Data items:
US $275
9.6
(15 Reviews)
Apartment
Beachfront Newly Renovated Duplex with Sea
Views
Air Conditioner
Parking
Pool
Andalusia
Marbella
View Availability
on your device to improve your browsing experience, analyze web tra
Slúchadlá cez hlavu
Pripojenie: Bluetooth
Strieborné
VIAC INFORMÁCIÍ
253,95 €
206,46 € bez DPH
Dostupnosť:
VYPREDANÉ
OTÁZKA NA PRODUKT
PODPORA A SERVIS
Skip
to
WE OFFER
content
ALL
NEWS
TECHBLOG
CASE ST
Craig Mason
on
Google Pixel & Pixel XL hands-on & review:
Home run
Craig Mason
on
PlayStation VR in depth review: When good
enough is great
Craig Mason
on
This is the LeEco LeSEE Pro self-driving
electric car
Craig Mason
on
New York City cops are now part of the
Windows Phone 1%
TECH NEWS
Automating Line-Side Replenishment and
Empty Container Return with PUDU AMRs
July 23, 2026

Task objective:
All of the data above should be set down again exactly.

Your response:
US $275
9.6
(15 Reviews)
Apartment
Beachfront Newly Renovated Duplex with Sea
Views
Air Conditioner
Parking
Pool
Andalusia
Marbella
View Availability
on your device to improve your browsing experience, analyze web tra
Slúchadlá cez hlavu
Pripojenie: Bluetooth
Strieborné
VIAC INFORMÁCIÍ
253,95 €
206,46 € bez DPH
Dostupnosť:
VYPREDANÉ
OTÁZKA NA PRODUKT
PODPORA A SERVIS
Skip
to
WE OFFER
content
ALL
NEWS
TECHBLOG
CASE ST
Craig Mason
on
Google Pixel & Pixel XL hands-on & review:
Home run
Craig Mason
on
PlayStation VR in depth review: When good
enough is great
Craig Mason
on
This is the LeEco LeSEE Pro self-driving
electric car
Craig Mason
on
New York City cops are now part of the
Windows Phone 1%
TECH NEWS
Automating Line-Side Replenishment and
Empty Container Return with PUDU AMRs
July 23, 2026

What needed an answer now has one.